In Union Central Life Ins. Co. v. Drake, 214 Fed. 536, 546, 547, 131 C. C. A. 82, 92, 93, upon which counsel seems to place some reliance, the insurance company had three separate and independent liens upon the property of a bankrupt, its lien for $10,080 by subrogation to the rights of the mortgagees of three prior mortgages, its lien for $10,000 by its separate and independent mortgage, and its lien for about $50,000 by virtue of a transaction termed the mortgage of December 20, 1907. It brought its suit to foreclose the mortgage of December 20, 1907, and made no claim in that suit on account of any of its other liens. The trustee for the bankrupt’s estate defended on the ground drat the mortgage of December 20, 1907, was a voidable preference, and the insurance company was defeated. The trustee then brought a suit to set aside the mortgage of December 20, 1907, as a voidable preference, and also to avoid the claim of the insurance company to a lien upon the proceeds of the mortgaged property for $10,080 by subrogation to the rights of the three first mortgages. The insurance company answered and pleaded this claim, for the $10,080, and the trustee asserted that the insurance company was estopped from maintaining its lien for this amount by the decree in the former suit. The court held that the suit on the $50,000 mortgage was upon a different cause of *88action from that upon a lien by subrogation for the $10,080, and that the decree in the former suit did not render the latter lien res ad judi-cata. The other cases cited above are of a like nature. They are cases in which, as in the two reviewed, the causes of action were clearly different, independent and distinct.

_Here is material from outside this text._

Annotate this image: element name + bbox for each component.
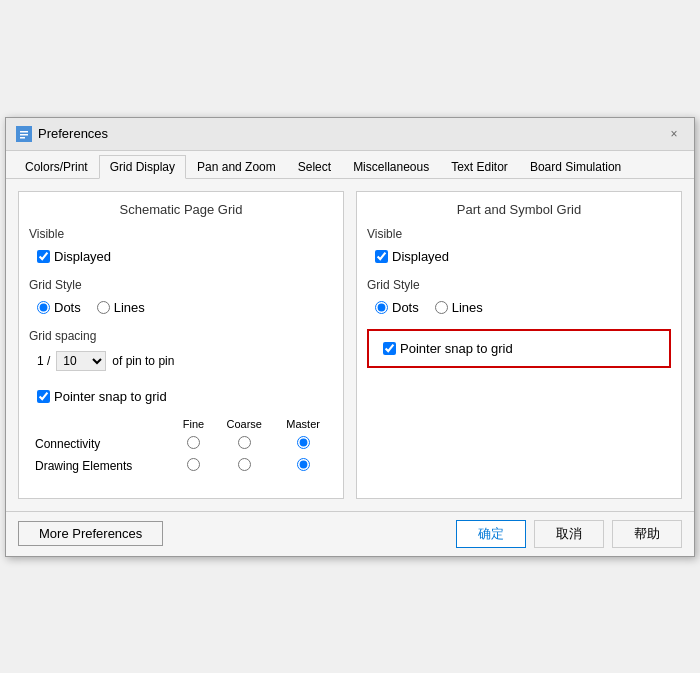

The case in hand is better typified by United States v. California & Oregon Land Co., 192 U. S. 355, 356, 358, 24 Sup. Ct. 266, 48 L. Ed. 476; Northern Pacific Ry. Co. v. Slaght, 205 U. S. 122, 27 Sup. Ct. 442, 51 L. Ed. 738; Dowell v. Applegate, 152 U. S. 327, 332, 333, 334, 341, 342, 343, 345, 14 Sup. Ct. 611, 38 L. Ed. 463 ; Beloit v. Morgan, 7 Wall. 619, 622, 19 L. Ed. 205; Wilson’s Executor v. Deen, 121 U. S. 525, 534, 7 Sup. Ct. 1004, 30 L. Ed. 980. In United States v. California & Oregon Land Co., 192 U. S. 355, 356, 358, 24 Sup. Ct. 266, 48 L. Ed. 476, the United States brought a suit in equity to avoid certain of its patents- and to forfeit all claims of the defendant thereunder on the ground that-certain wagon roads in the state of Oregon were not completed within the time required by the grants of the United States under which the patents were issued. The defendant pleaded matters showing the validity of the patents and a decree was rendered in its favor. Then the United States brought a second suit to set aside the same patents and to recover the lands they described from the same defendant on the ground that the lands were excepted by the terms of the granting act from the grant under which the patents were issued. The Supreme Court held that the United States was estopped by the decree in the former suit from maintaining the second suit and said:

“The best that ean be said, apart from the act just quoted, to distinguish the two suits, is that now the United States puts forward a new ground for its prayer. Formerly it sought to avoid the patents by way of forfeiture. Now it seeks the same' conclusion by a different means, that is to say, by evidence that the lands originally were excepted from the grant. But iu this,, as in the former suit, it seeks to establish its own title to the fee. * * * But the whole tendency of our decisions is to require a plaintiff to try his whole cause of action and his whole case at one time. He cannot even split up his claim (Fetter v. Beale, 1 Salk, 11; Trask v. Hartford & New Haven Railroad, 2 Allen [Mass.] 331; Freeman, Judgments [4th Ed.] §§ 238, 241); and, a fortiori, he cannot divide the grounds of recovery.” 192 U. S. 358, 24 Sup. Ct. 267, 48 L. Ed. 476.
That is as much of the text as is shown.